Interestingly, it’s not just graph technology being employed in this new way of working with complex data at DZD. Artificial intelligence (AI) techniques like Machine Learning will play a key role going forward, says DZD, with a particular area of interest building a system able to ‘read’ scientific texts and integrate them into the database ready for analysis. "Technology makes it easier to view medical issues from different perspectives and across indications," he points out. "This also makes it possible to identify correlations between various common diseases."

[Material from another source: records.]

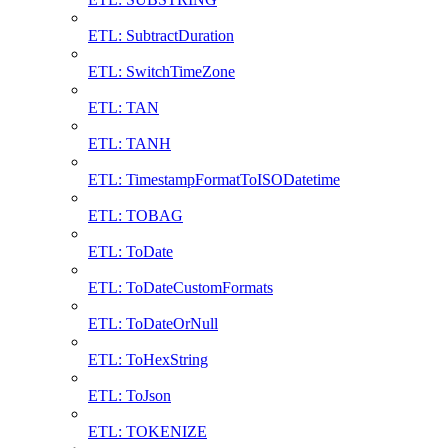
ETL: SubtractDuration
ETL: SwitchTimeZone
ETL: TAN
ETL: TANH
ETL: TimestampFormatToISODatetime
ETL: TOBAG
ETL: ToDate
ETL: ToDateCustomFormats
ETL: ToDateOrNull
ETL: ToHexString
ETL: ToJson
ETL: TOKENIZE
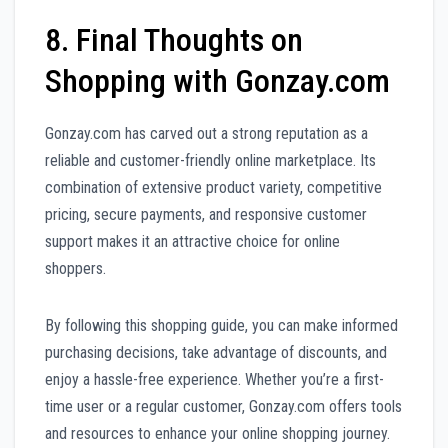
8. Final Thoughts on
Shopping with Gonzay.com
Gonzay.com has carved out a strong reputation as a
reliable and customer-friendly online marketplace. Its
combination of extensive product variety, competitive
pricing, secure payments, and responsive customer
support makes it an attractive choice for online
shoppers.
By following this shopping guide, you can make informed
purchasing decisions, take advantage of discounts, and
enjoy a hassle-free experience. Whether you’re a first-
time user or a regular customer, Gonzay.com offers tools
and resources to enhance your online shopping journey.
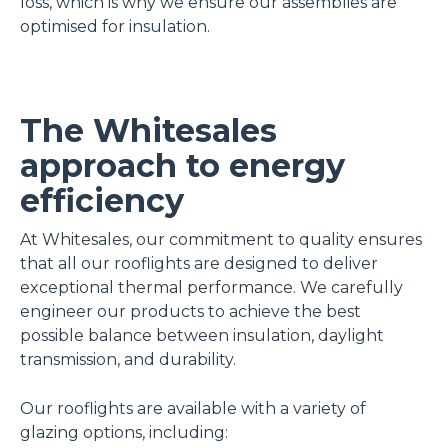
loss, which is why we ensure our assemblies are
optimised for insulation.
The Whitesales
approach to energy
efficiency
At Whitesales, our commitment to quality ensures
that all our rooflights are designed to deliver
exceptional thermal performance. We carefully
engineer our products to achieve the best
possible balance between insulation, daylight
transmission, and durability.
Our rooflights are available with a variety of
glazing options, including:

Making some useful unknowns ‘known’

The kind of innovative data management and analysis approach DZD is pioneering in Munich could well be the way forward in precision medicine, prevention and treatment of diabetes – and, perhaps, for other diseases. There are at least eight significant cancer research projects we know of that are using graph databases, for instance.

Graph technology’s innate ability to discover relationships between data points allows us to understand them.

Graph technology’s innate ability to discover relationships between data points allows us to understand them, which could have an enormous role to play in medicine and healthcare in the future. And there’s also the promise that making these data connections is the beginning of a journey that could lead to real breakthroughs that older ways of working with data just can’t offer. Further input from developers to build graph-based data structures for research will enable ever more highly trained specialists to have access to data in a form they can work with much earlier in their research.

To sum up, in data everything is connected, but sometimes the connections are hard to spot with the technology we’ve been using so far. Having the power to make the unknowns known, uncovering hidden promise, could be a compelling tool in life science research – and one that is already having an enormous impact on the industry.